Three lost qualifications. Three Italian restaurants. One for each tournament Italy isn't in.
The three picks
Restaurant Moccione
Villeray · 7495 R. Saint-Denis, Montréal, QC H2R 2E5, Canada
Seasonal Italian on Saint-Denis at the Villeray edge, where the menu shifts with Jean-Talon market and the cocktail list takes its job seriously. The pasta is hand-rolled. The wine list reads like an argument for natural Italian bottles. Booking matters on weekends. Order whatever the chef put a star next to today, then a Negroni to finish. Small room, big sound, every table comfortable. The kind of place that doesn't need Italy to qualify.
La Panzeria
Plateau · 4084 R. Saint-Denis, Montréal, QC H2W 2M5, Canada
Salumi and burrata done with reverence on a small Plateau block of Saint-Denis. The hot focaccia comes out fast and stays out. The salumi board is built around Quebec charcuteries that earned the right to sit next to imported prosciutto. Wine is by-the-glass generous. Lunch is for solo runs, dinner is for two. The room is loud in the right way.
Pizza Il Focolaio
Ville-Marie · 1223 R. du Square-Phillips, Montréal, QC H3B 3E9, Canada
Seventy-plus wood-fired pizzas, a downtown patio that opens before everywhere else, and a kitchen that has been doing this since 1984. The thin crust is the right kind of bitter at the edge. The menu is long enough that you'll find something nobody else has. Sit on the terrace if the weather lets you, watch the corner of Square-Phillips empty after work. Stable as gravity.
Frequently asked questions
Has Italy really missed three World Cups in a row?
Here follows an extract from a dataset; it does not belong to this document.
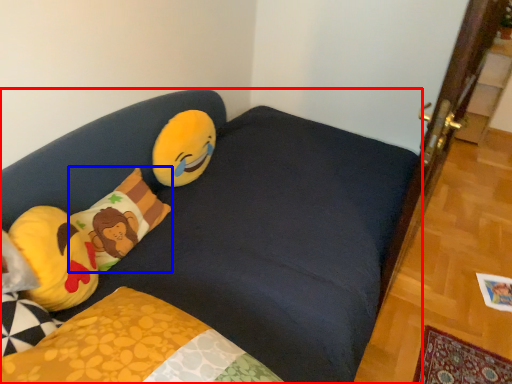 Question: Among these objects, which one is nearest to the camera, studio couch (highlighted by a red box) or pillow (highlighted by a blue box)?

Choices:
 (A) studio couch
 (B) pillow

Answer: (A) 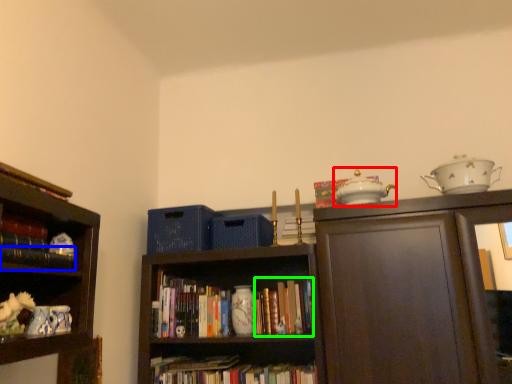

Yes. Italy did not qualify for 2018 (lost the playoff to Sweden), did not qualify for 2022 (lost to North Macedonia in the semi-final), and lost the 2026 playoff to Bosnia and Herzegovina on penalties on March 31, 2026. They are the first former World Cup champion to miss three consecutive tournaments.
Will Italian restaurants in Montreal show World Cup matches even though Italy isn't playing?
Most will. France, Argentina, Brazil, Portugal, and Türkiye games draw the strongest interest. Little Italy bars will be open and tuned in for the high-stakes matches, especially anything involving teams whose Montreal diasporas are large.
Where is Little Italy in Montreal?
Saint-Laurent Boulevard between Jean-Talon and Saint-Zotique, in Rosemont–La Petite-Patrie. Jean-Talon Market anchors the south end. Cafés, ristorantes, salumerias, and pasticcerias line the street and the side blocks.
Best dish to order on a first visit?
Whatever the chef calls out as the day's special, especially if it leans seasonal. If pressed for a single answer, hand-rolled pasta with a sauce that uses only three or four ingredients done well, and a glass of natural Italian wine.